The largest holders of the American National Debt (50%) are domestic Pension Funds and domestic Mutual Funds.

  • Domestic Pension Funds – Approximately 25% of U.S. government debt is owned by domestic pension funds. This includes both private and public pension plans, which invest in U.S. Treasury securities as a stable asset for their portfolios. The exact percentage can fluctuate based on market conditions and investment strategies. Pension funds are significant holders of government debt, contributing to the overall stability of the finance system.
  • Domestic Mutual Funds – Approximately 25% of U.S. government debt is owned by domestic mutual funds. This figure can fluctuate based on market conditions and investment strategies. Mutual funds invest in various types of debt, including Treasury securities, which are a significant part of the U.S. debt market.

Intragovernment Debt: Intragovernmental debt is primarily composed of obligations the federal government owes to various American trust funds and accounts.

(Congress’s creative way of “stealing” funds from American public programs, without providing a credible plan of repayment!)

The main federal programs contributing to Intragovernment Debt include IOUs owed to programs like:

  •  Social Security Trust Fund – holds surplus funds from payroll taxes to pay future benefits.
  •  Medicare Trust Fund – Contains funds for Medicare Services, funded by payroll taxes and premiums.
  •  Federal Employees Retirement System (FERS) – Manages retirement benefits for federal employees.
  •  Military Retirement Fund – Provides retirement benefits for military personnel.
  •  Unemployment Insurance Trust Fund – Supports unemployment benefits for eligible workers.
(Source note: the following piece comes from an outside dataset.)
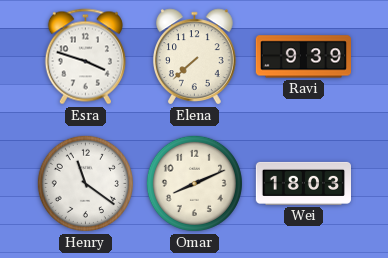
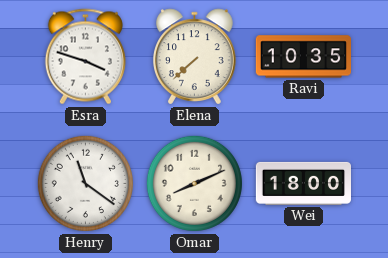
Ravi: 9:39 -> 10:35
Wei: 18:03 -> 18:00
***A special note for LOANERS on the National Debt. Loaners cannot demand immediate payment. National debt is typically structured as long-term obligations, meaning that the government repays these loans over time according to the terms of the bonds or securities issued. Some points to consider:

  • Nature of Debt – the national debt consists of bonds issued by the government, which have specific maturity dates.
  • Legal Framework – The terms of repayment are governed by contracts and bondholders cannot demand payment before maturity unless the government defaults.
  • Default Risks – if the government fails to meet its obligations, bondholders may face losses, but they cannot unilaterally demand payment outside of agreed terms.

In summary, while bondholders have a claim on future payments, they cannot demand immediate repayment of the national debt.
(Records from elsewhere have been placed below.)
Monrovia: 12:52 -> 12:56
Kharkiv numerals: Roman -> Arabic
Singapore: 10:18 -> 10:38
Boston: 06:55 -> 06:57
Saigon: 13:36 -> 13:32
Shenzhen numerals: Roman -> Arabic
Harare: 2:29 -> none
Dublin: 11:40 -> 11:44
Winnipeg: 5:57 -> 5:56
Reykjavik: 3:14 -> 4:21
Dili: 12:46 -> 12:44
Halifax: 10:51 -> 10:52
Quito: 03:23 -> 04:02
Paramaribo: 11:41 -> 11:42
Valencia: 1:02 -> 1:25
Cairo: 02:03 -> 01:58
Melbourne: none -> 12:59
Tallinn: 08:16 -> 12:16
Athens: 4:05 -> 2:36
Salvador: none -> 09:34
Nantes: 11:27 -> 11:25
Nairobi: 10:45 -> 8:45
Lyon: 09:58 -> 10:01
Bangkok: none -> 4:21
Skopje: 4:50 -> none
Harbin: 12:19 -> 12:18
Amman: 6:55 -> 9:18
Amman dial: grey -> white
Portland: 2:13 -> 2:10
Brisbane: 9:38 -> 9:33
Over many decades, both political parties, when in power, have been “stealing” funds from the American public without providing a realistic or credible plan of repayment.

Example: This practice has put in doubt the viability of the Social Security Program and other public programs.
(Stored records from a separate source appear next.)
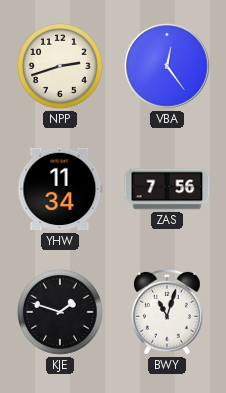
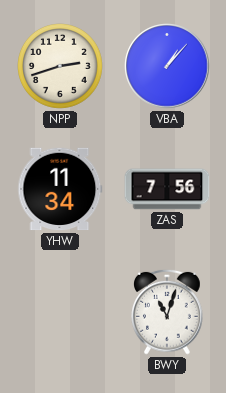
VBA: 12:24 -> 1:07
KJE: 1:48 -> none
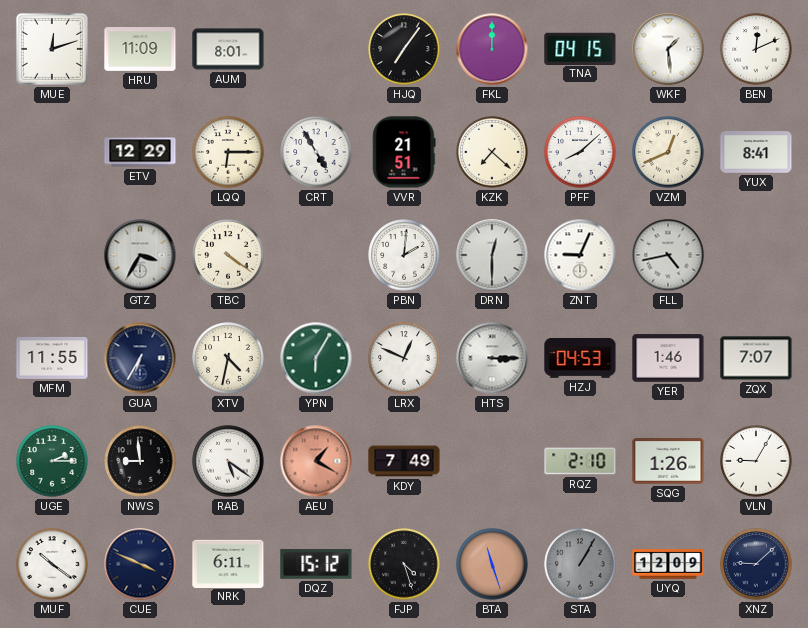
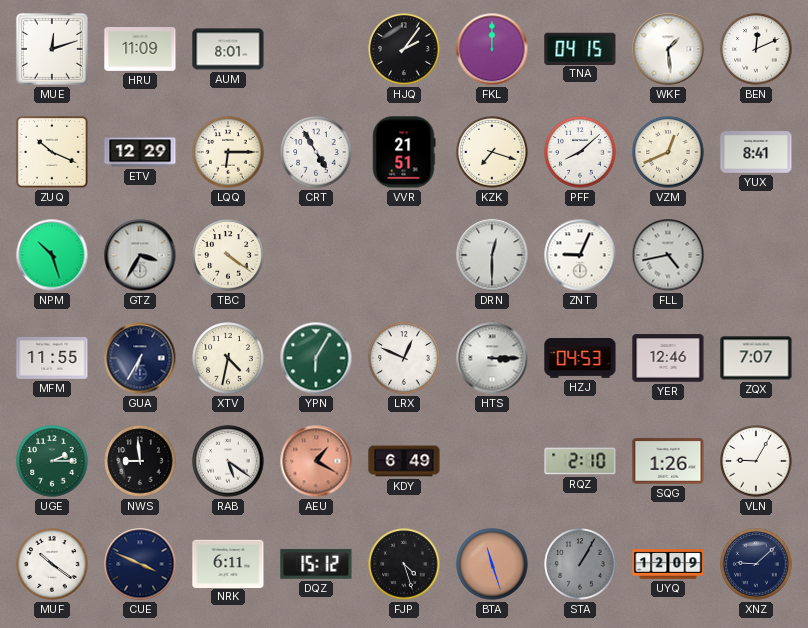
HJQ: 7:06 -> 2:06
ZUQ: none -> 10:19
KZK: 7:22 -> 7:18
NPM: none -> 10:27
PBN: 2:01 -> none
YER: 1:46 -> 12:46
KDY: 7:49 -> 6:49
Potential help from the government’s aggressive Tariff Program. The worldwide tariff program, implemented by the Trump Administration, has produced significant revenue for the federal government.

The Tax Foundation projected President Trump’s tariffs would raise about $2.5 trillion over the next decade. The Committee for a Responsible Federal Budget, a public policy nonprofit, expects Trump’s tariffs to generate $2.8 trillion to the U.S. gross domestic product by fiscal year 2034 if they continue.

President Trump stated that his administration would “consider” sending checks to taxpayers, based on the revenue his tariffs have generated. Senator Josh Hawley, R-Mo., introduced a bill after the President signaled interest in a rebate check, which would send at least $600 to each eligible adult and dependent child this year. A larger rebate check would be issued if tariff revenue exceeds projections.

One creative solution would be to use the federal government’s tariff income to return funds “stolen” from the Social Security Trust Fund, Medicare Trust Fund, Federal Employees Retirement System, Military Retirement Fund and the Unemployment Insurance Trust Fund. This solution could provide repayment to these programs and end the “stealing” of public funds. The tariff repayment program could be paid out monthly – starting Now.